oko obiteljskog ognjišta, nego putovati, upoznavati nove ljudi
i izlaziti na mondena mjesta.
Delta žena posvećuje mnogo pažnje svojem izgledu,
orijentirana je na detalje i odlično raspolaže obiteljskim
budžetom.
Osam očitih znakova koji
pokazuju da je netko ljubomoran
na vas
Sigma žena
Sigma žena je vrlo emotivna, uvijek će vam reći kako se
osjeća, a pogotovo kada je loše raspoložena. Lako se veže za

· · · · · · ·

Task item:
In the entries above, tally the lines containing the word "Sigma" and return only the tally.

Exercise solution:
2